Can we be clear on this one bit of meta-bullshit?
Suppose hypothetically that I am telling you that your hair is on fire. By that I’m really saying two things:
0. Your hair is in fact on fire.
1. I know for a fact that #0 is true. I’m not just guessing.
Now if I randomly tell a stranger their hair is on fire without even bothering to look at their hair? That’s a lie EVEN IF their hair happens to be on fire.
When Trump says that X number of people voted illegally, the fact that he has no idea whether that’s true or not doesn’t make it not a lie. It’s a lie because he’s asserting knowledge that he absolutely doesn’t have.
Known Unknowns and Unknown Unknowns
Remember this fantastic statement by then-Secretary of Defense Donald Rumsfeld?
[T]here are known knowns; there are things we know we know. We also know there are known unknowns; that is to say we know there are some things we do not know. But there are also unknown unknowns – the ones we don’t know we don’t know.
Trump here is going into a new quadrant: The unknown knowns! These are the things we supposedly know, but we have no way of knowing we know them.
(Oddly, Wikipedia has a really interesting analysis of this thing called “the Johari Window” that applies.)
Look, Thomas “Suck. On. This.” Friedman has a new book out! It’s called Thank You For Being Late and I’ll let you google it yourself.

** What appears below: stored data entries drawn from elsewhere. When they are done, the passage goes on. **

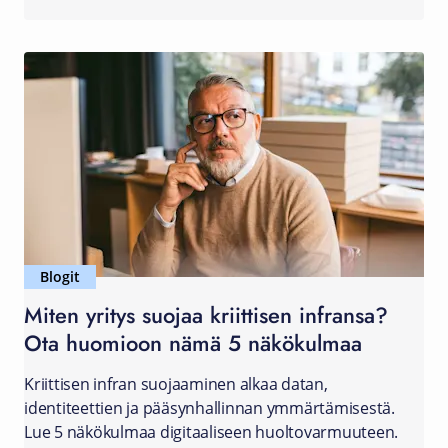
Blogit
Miten yritys suojaa kriittisen infransa?
Ota huomioon nämä 5 näkökulmaa
Kriittisen infran suojaaminen alkaa datan,
identiteettien ja pääsynhallinnan ymmärtämisestä.
Lue 5 näkökulmaa digitaaliseen huoltovarmuuteen.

Just to make one thing clear, okay? I’m not so much a fan of Friedman ever since he used his New York Times column to make the case for invading Iraq because it would make the United States look badass:
But we hit Saddam for one simple reason: because we could, and because he deserved it and because he was right in the heart of that world.
Aside: That’s not one simple reason, that’s three. The first of the three stated reasons is simply evil. The second one is arguable at best, and the third one makes no damn sense at all. I mean by the standard of being “right in the heart of that world” we should be going after Israel too.
But this is how Friedman writes. I’m afraid it’s how he thinks. He can’t hold one coherent thought in his head long enough to make a short paragraph out of it without contradicting himself.
What’s worse is that somehow this guy has become influential in big media circles even though he often makes literally no sense.
My disgust is further enhanced by the honorary “doctor of humane letters” (!) granted to Friedman six years later by my alma mater. What the hell, Grinnell? (I tried to organize a protest at the time but couldn’t get anyone else to join in.)
Long story short: Friedman writes nonsense. He’s dangerously stupid. Too damn many people take his stupid thoughts seriously. And it’s embarrassing that Grinnell College thought it was a good idea to endorse and reward him for a career of spewing oversimplified nonsense that conveniently always supports everything that’s wrong with the status quo.
This reminds me of something that happened several years ago at the Utilities Building in Cleveland. It still makes me laugh.
I was paying my electric bill at the last minute or something (instead of mailing it in) and had taken a number like everyone else. Probably about 3/4 of the people waiting were black. We were all sitting around, you know, talking and looking at our phones and stuff.
I happened to be standing not too far inside the front door, and there were these two black women, kind of conservatively dressed, maybe both a little over age 60 or so, also waiting to take care of their utility bills.
Then this white woman strides through the front door, she’s thirtyish, she’s all professionally dressed, she’s got some blonde highlights and a sharp-looking camel coat, and she’s completely oblivious to the fact that everyone else has a number. She’s not even slowing down, blowing past the three of us at the entrance, not remotely noticing the crowd waiting with their numbers, and going right up to the teller window.
Everyone is really quiet. Staring. Including my two neighbors who clearly have no idea what to say or do.
I look over to the teller window, I look at my awkward neighbors, I look down, and I shake my head. And shrug very slightly. And look down and mutter… “White people.”
My awkward neighbors explode with laughter. I’m pretty sure I said exactly what they were thinking.